Par , le 27 août 2007 à 06h18 , mis à jour le 27 août 2007 à 08h11

Chronique - Naviguant entre portrait et chronique parisienne, Pension alimentaire d'Eric Neuhoff raconte les relations germanopratines entre un mari et celui qui lui succède dans le lit de son épouse.

Eric Neuhoff (Albin Michel)Eric Neuhoff © Albin Michel

Albin MichelPension alimentaire,
Eric Neuhoff
,
Albin Michel,
roman, 134 pp., 12,50 euros

Pension alimentaire n'est pas l'histoire d'un divorce. Pension alimentaire est le portrait d'un compagnon d'infortune, Pierre Maurin. Moins qu'un compagnon, ce Pierre est une compagnie, subie par le narrateur. Pierre Maurin, hier, ami du couple.
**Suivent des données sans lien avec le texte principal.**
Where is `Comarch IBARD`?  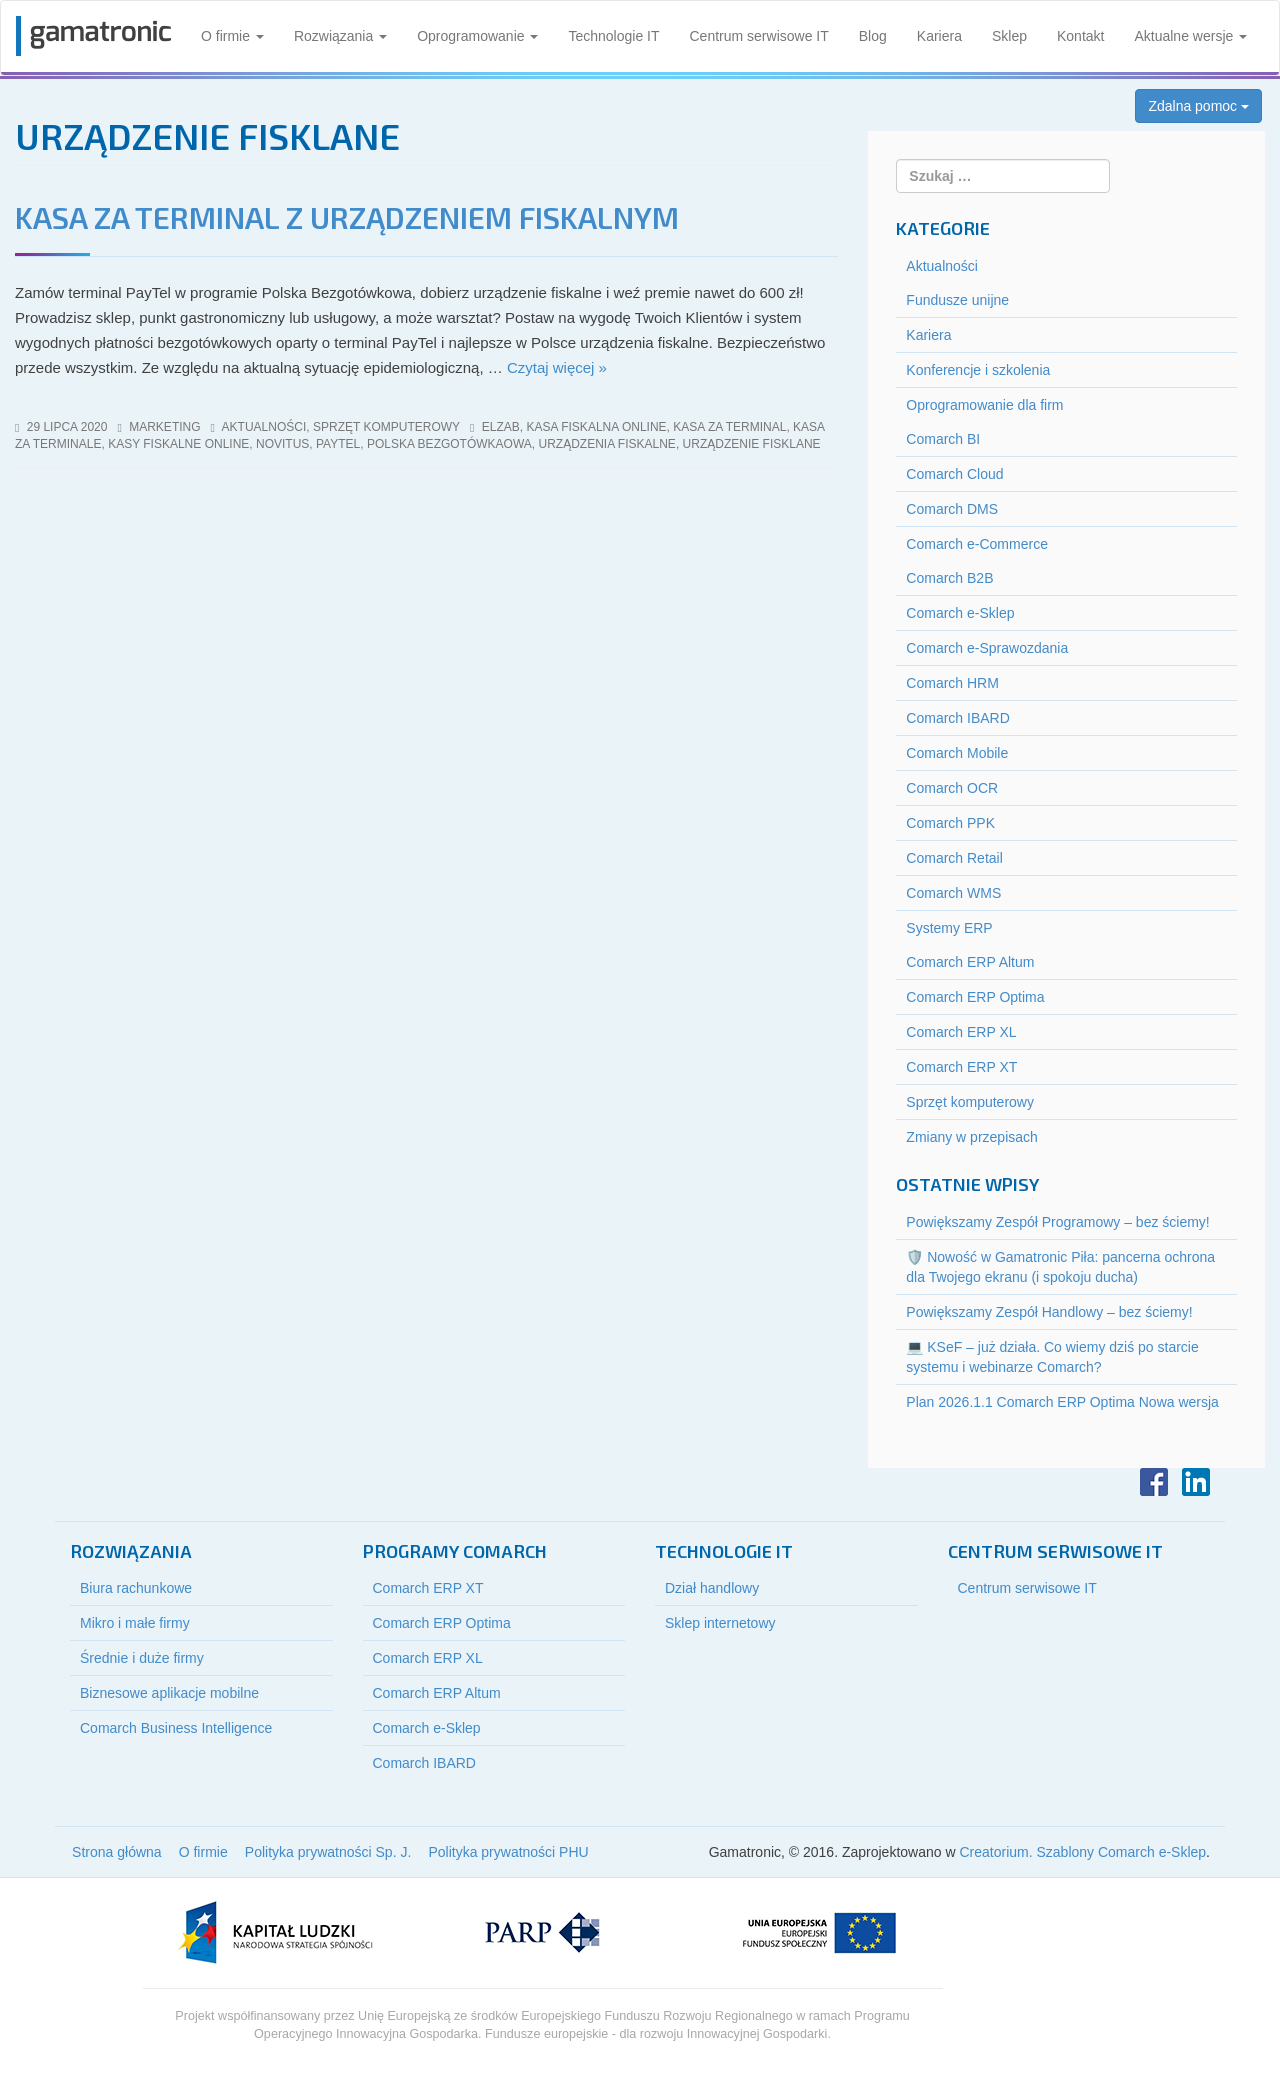 Comarch IBARD is located at coordinates (957, 718).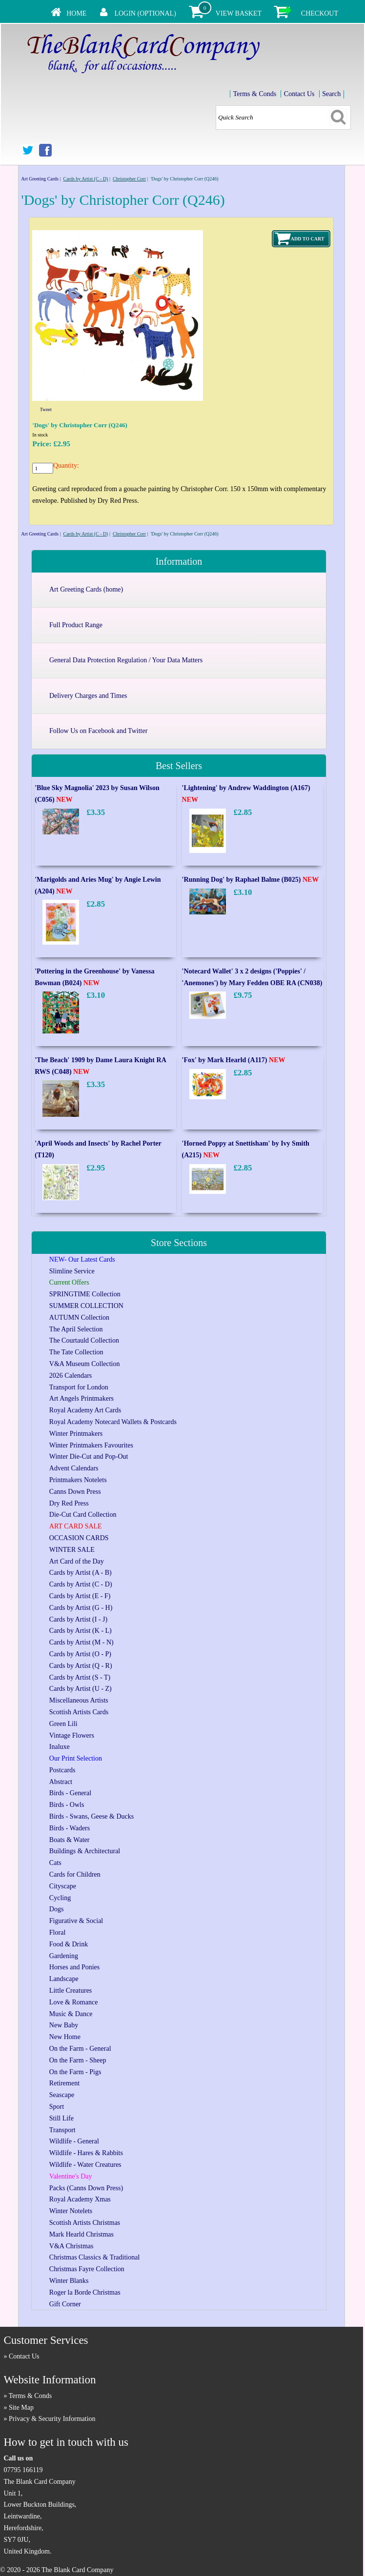 The image size is (365, 2576). Describe the element at coordinates (78, 1700) in the screenshot. I see `Miscellaneous Artists` at that location.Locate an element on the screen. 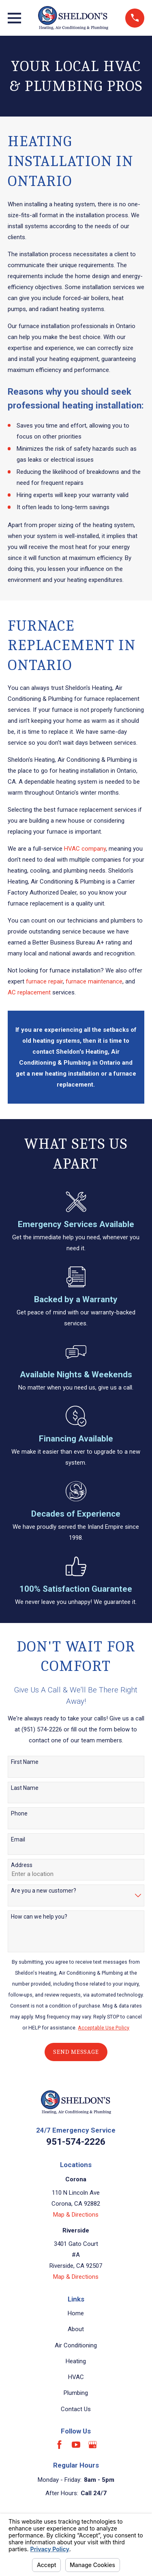 The height and width of the screenshot is (2576, 152). Address is located at coordinates (21, 1865).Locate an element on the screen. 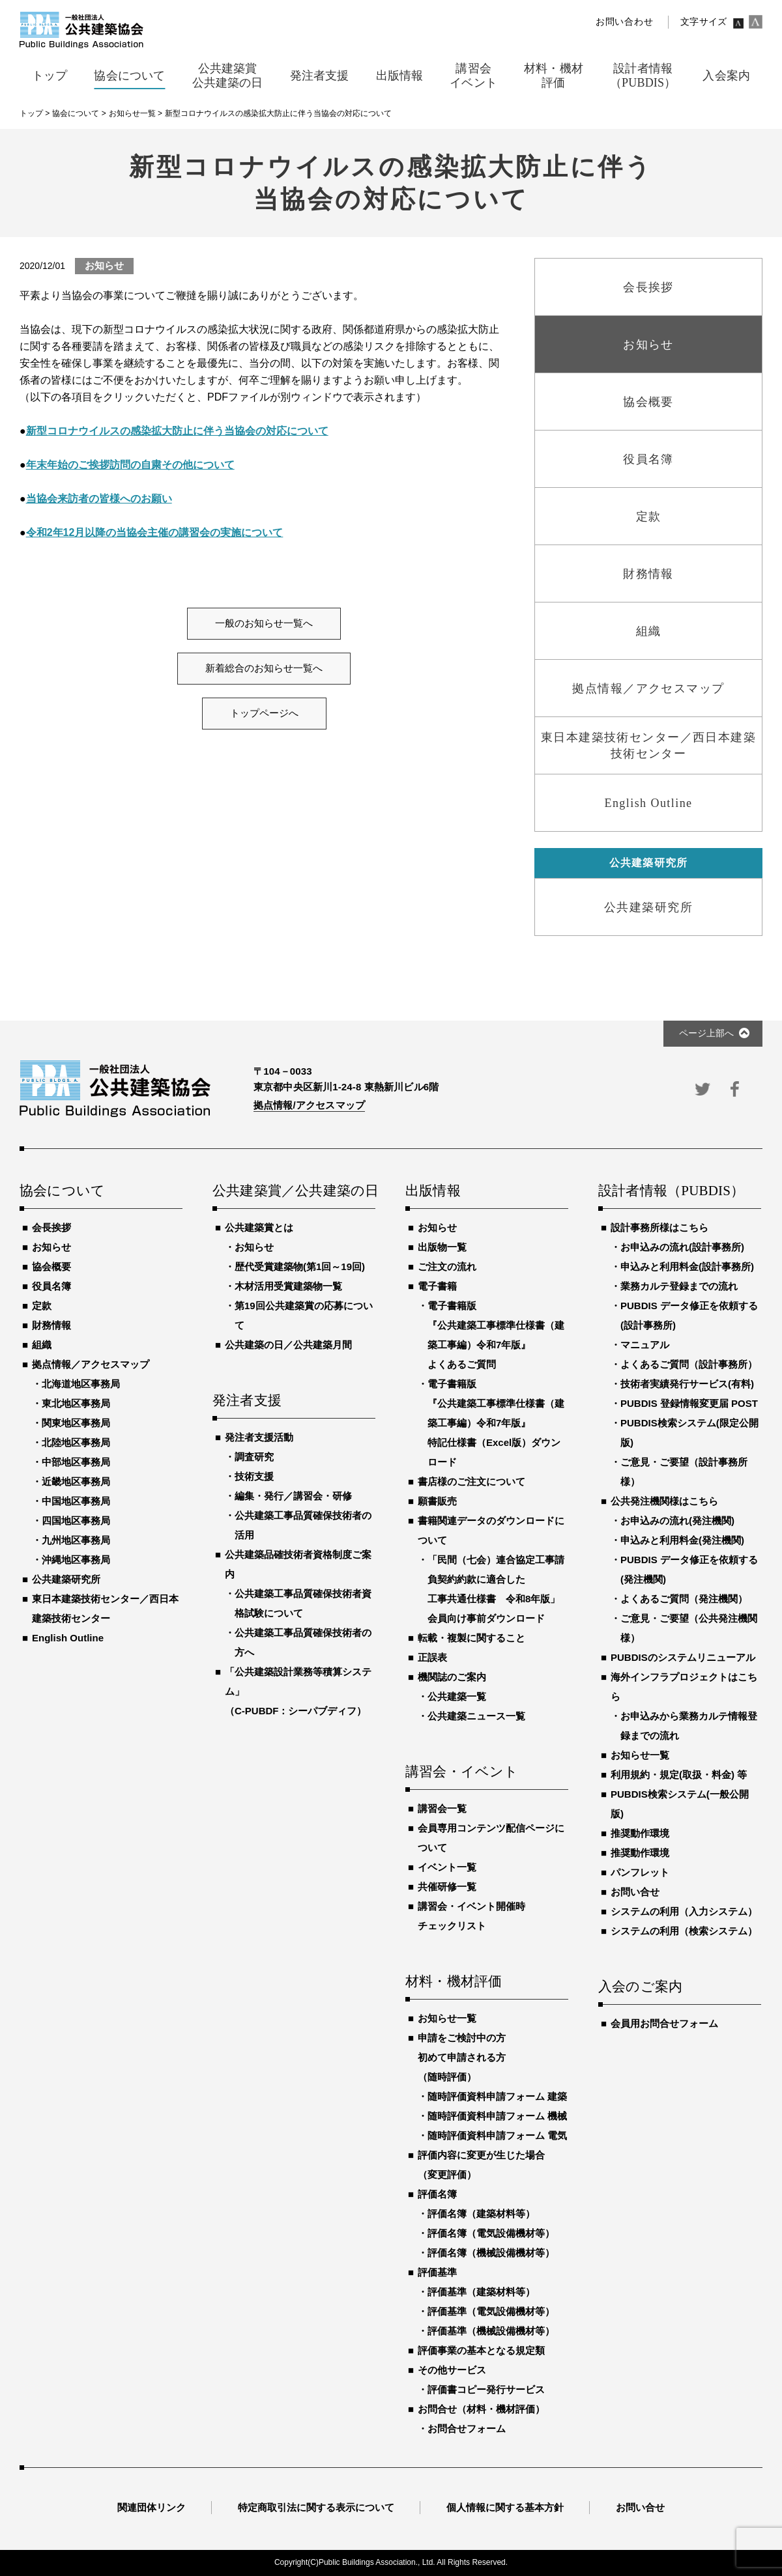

Aujourd'hui, amant de l'ex-épouse, Camille dont on ne connaîtra rien à l'exception d'un don pathologique pour l'envoi de sms vindicatifs. Du narrateur, on n'en saura guère plus. Bien moins au final que sur le vrai héros, Pierre, publicitaire renommé, dont le narrateur fait le procès 130 pages durant : "un seigneur des bars à putes", "un ivrogne tiré à quatre épingles", "monsieur Vingt-briques-par-mois".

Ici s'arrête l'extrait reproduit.